Most users should use Prefect Cloud - it's simpler, has no infrastructure to manage, and provides the same features.

Self-hosting on ECS is recommended only if you have strict data sovereignty requirements.

On this page, you will:

  • Deploy Prefect server on ECS Fargate
  • Configure RDS PostgreSQL for state storage
  • Set up Application Load Balancer for access
  • Configure auto-scaling and monitoring

Overview

This is the production-grade self-hosted option - Prefect server runs on ECS Fargate with RDS PostgreSQL for persistence. This provides high availability, managed scaling, and reduced operational burden compared to Docker Compose.

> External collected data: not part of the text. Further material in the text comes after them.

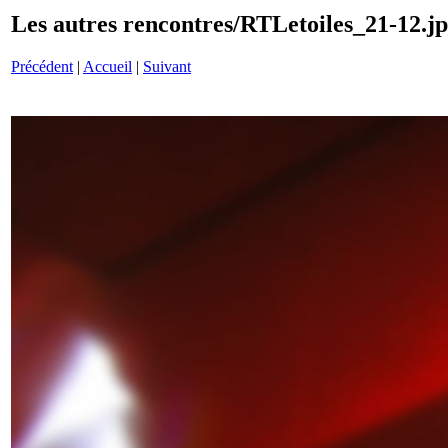
Les autres rencontres/RTLetoiles_21-12.j
Précédent
|
Accueil
|
Suivant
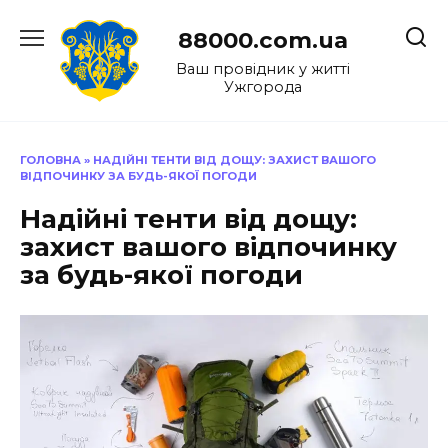
Перейти
до
88000.com.ua
вмісту
Ваш провідник у житті
Ужгорода
ГОЛОВНА
»
НАДІЙНІ ТЕНТИ ВІД ДОЩУ: ЗАХИСТ ВАШОГО
ВІДПОЧИНКУ ЗА БУДЬ-ЯКОЇ ПОГОДИ
Надійні тенти від дощу:
захист вашого відпочинку
за будь-якої погоди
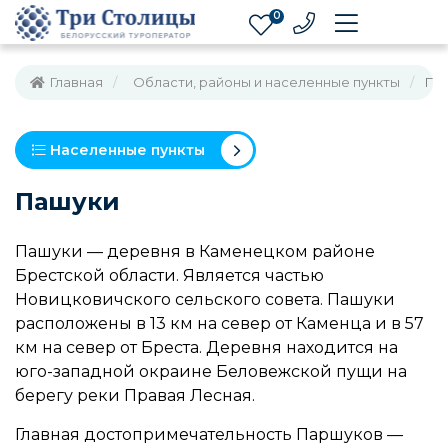
0
Главная
Области, районы и населенные пункты
Па
Населенные пункты
Пашуки
Пашуки — деревня в Каменецком районе
Брестской области. Является частью
Новицковичского сельского совета. Пашуки
расположены в 13 км на север от Каменца и в 57
км на север от Бреста. Деревня находится на
юго-западной окраине Беловежской пущи на
берегу реки Правая Лесная.
Главная достопримечательность Паршуков —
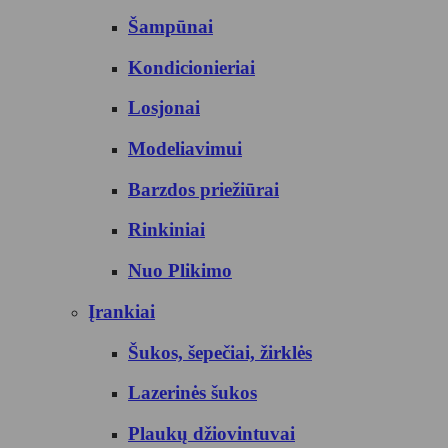
Šampūnai
Kondicionieriai
Losjonai
Modeliavimui
Barzdos priežiūrai
Rinkiniai
Nuo Plikimo
Įrankiai
Šukos, šepečiai, žirklės
Lazerinės šukos
Plaukų džiovintuvai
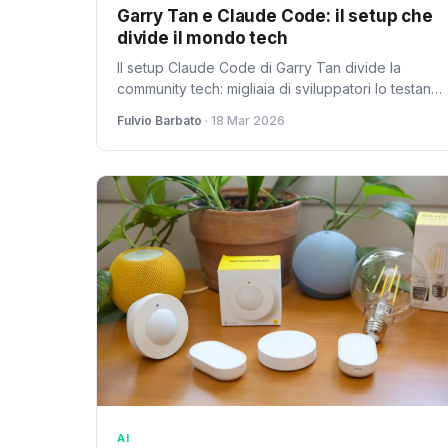
Garry Tan e Claude Code: il setup che
divide il mondo tech
Il setup Claude Code di Garry Tan divide la
community tech: migliaia di sviluppatori lo testano
mentre esperti e AI dibattono su futuro e rischi
Fulvio Barbato
· 18 Mar 2026
del coding assistito.
AI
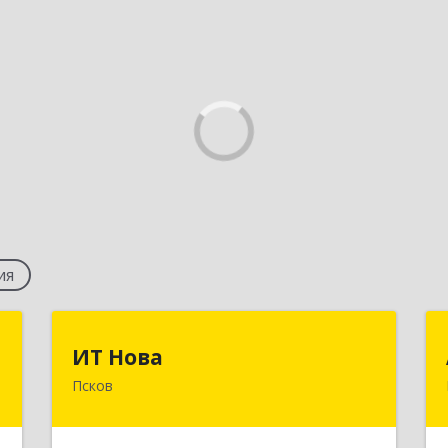
ия
М
ИТ Нова
ИТ Нова
Псков
,
180004, Псковская обл, Псков г,
г
Октябрьский пр-кт, дом № 56,
пом.1002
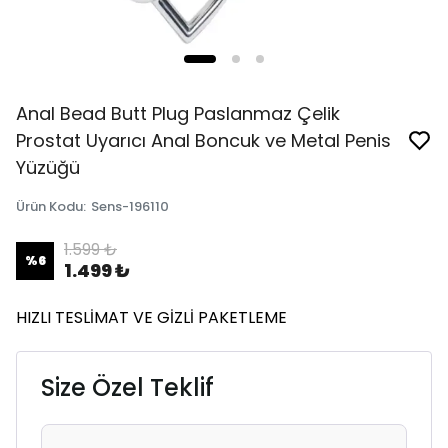
Anal Bead Butt Plug Paslanmaz Çelik
Prostat Uyarıcı Anal Boncuk ve Metal Penis
Yüzüğü
Ürün Kodu
:
Sens-196110
1.599 ₺
%
6
1.499 ₺
HIZLI TESLİMAT VE GİZLİ PAKETLEME
Size Özel Teklif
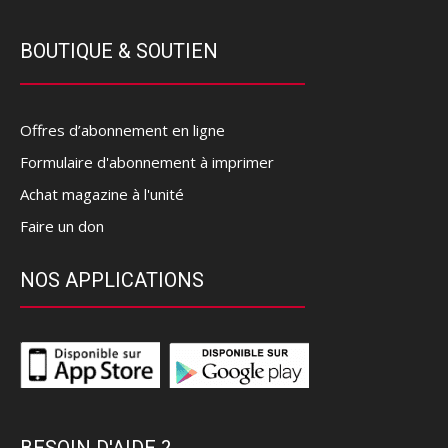
BOUTIQUE & SOUTIEN
Offres d’abonnement en ligne
Formulaire d'abonnement à imprimer
Achat magazine à l'unité
Faire un don
NOS APPLICATIONS
BESOIN D'AIDE ?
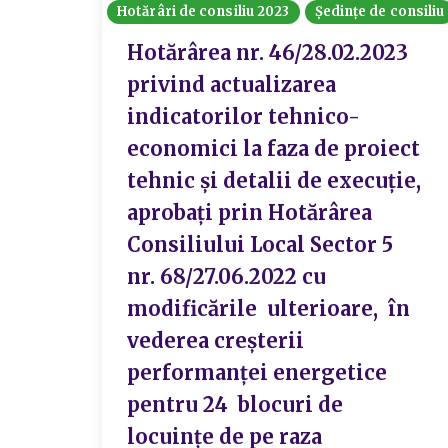
Hotărâri de consiliu 2023
Ședințe de consiliu
Hotărârea nr. 46/28.02.2023
privind actualizarea
indicatorilor tehnico-
economici la faza de proiect
tehnic și detalii de execuție,
aprobați prin Hotărârea
Consiliului Local Sector 5
nr. 68/27.06.2022 cu
modificările ulterioare, în
vederea creșterii
performanței energetice
pentru 24 blocuri de
locuințe de pe raza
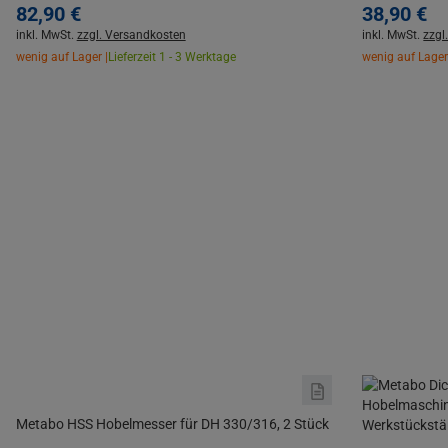
82,
90
€
38,
90
€
inkl. MwSt.
zzgl. Versandkosten
inkl. MwSt.
zzgl
wenig auf Lager |
Lieferzeit 1 - 3 Werktage
wenig auf Lager
Metabo HSS Hobelmesser für DH 330/316, 2 Stück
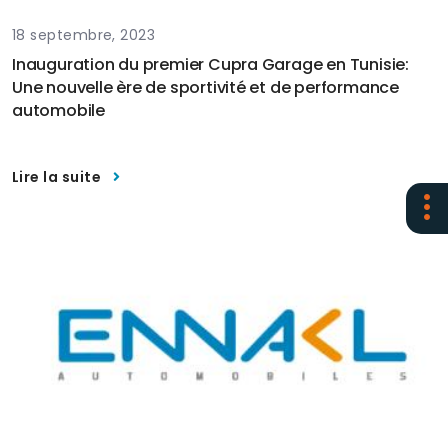
18 septembre, 2023
Inauguration du premier Cupra Garage en Tunisie:
Une nouvelle ère de sportivité et de performance
automobile
Lire la suite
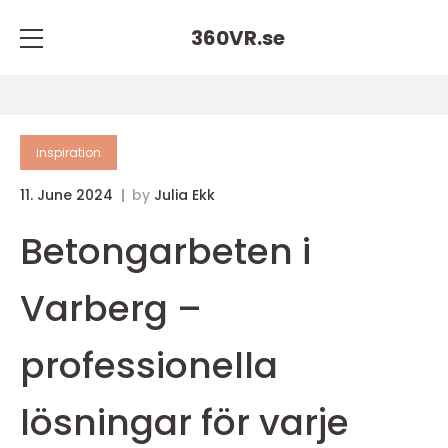
360VR.
se
inspiration
11. June 2024
by
Julia Ekk
Betongarbeten i
Varberg –
professionella
lösningar för varje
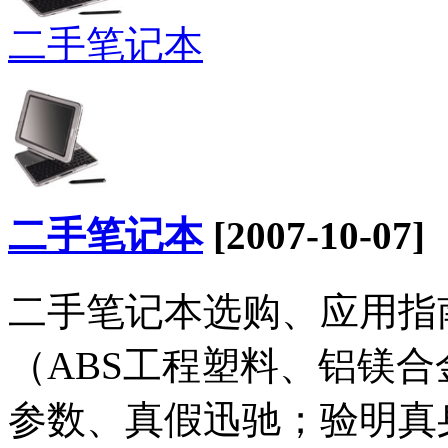
二手笔记本
二手笔记本
[2007-10-07]
二手笔记本选购、应用指
（ABS工程塑料、铝镁
参数、真假迅驰；验明真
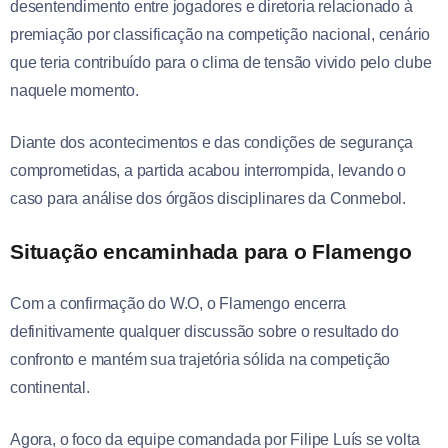
desentendimento entre jogadores e diretoria relacionado à
premiação por classificação na competição nacional, cenário
que teria contribuído para o clima de tensão vivido pelo clube
naquele momento.
Diante dos acontecimentos e das condições de segurança
comprometidas, a partida acabou interrompida, levando o
caso para análise dos órgãos disciplinares da Conmebol.
Situação encaminhada para o Flamengo
Com a confirmação do W.O, o Flamengo encerra
definitivamente qualquer discussão sobre o resultado do
confronto e mantém sua trajetória sólida na competição
continental.
Agora, o foco da equipe comandada por Filipe Luís se volta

┌─────────────────────────────────────────────────────────────────────────────┐
│                              AWS INFRASTRUCTURE                             │
├─────────────────────────────────────────────────────────────────────────────┤
│                                                                             │
│  ┌─────────────────────────────────────────────────────────────────┐        │
│  │                    Application Load Balancer                    │        │
│  │                         (HTTPS :443)                            │        │
│  └────────────────────────────┬────────────────────────────────────┘        │
│                               │                                             │
│  ┌────────────────────────────▼────────────────────────────────────┐        │
│  │                      ECS Cluster (Fargate)                      │        │
│  │  ┌─────────────────────────────────────────────────────────┐    │        │
│  │  │              Prefect Server Service                     │    │        │
│  │  │  ┌─────────────┐  ┌─────────────┐                       │    │        │
│  │  │  │   Task 1    │  │   Task 2    │  (Multi-AZ)           │    │        │
│  │  │  └─────────────┘  └─────────────┘                       │    │        │
│  │  └─────────────────────────────────────────────────────────┘    │        │
│  │                                                                 │        │
│  │  ┌─────────────────────────────────────────────────────────┐    │        │
│  │  │              Prefect Worker Service                     │    │        │
│  │  │  ┌─────────────┐  ┌─────────────┐  (Auto-scaling)       │    │        │
│  │  │  │   Task 1    │  │   Task N    │                       │    │        │
│  │  │  └─────────────┘  └─────────────┘                       │    │        │
│  │  └─────────────────────────────────────────────────────────┘    │        │
│  └─────────────────────────────────────────────────────────────────┘        │
│                               │                                             │
│  ┌────────────────────────────▼────────────────────────────────────┐        │
│  │                      RDS PostgreSQL                             │        │
│  │                    (Multi-AZ optional)                          │        │
│  └─────────────────────────────────────────────────────────────────┘        │
│                                                                             │
└─────────────────────────────────────────────────────────────────────────────┘

Estimated cost: ~$67/month (Fargate + RDS + ALB)

Prerequisites

  • AWS VPC with multi-AZ networking - See VPC Networking to set this up
  • Terraform configured with remote state
  • Domain name (optional, for HTTPS)
  • ACM certificate (optional, for HTTPS)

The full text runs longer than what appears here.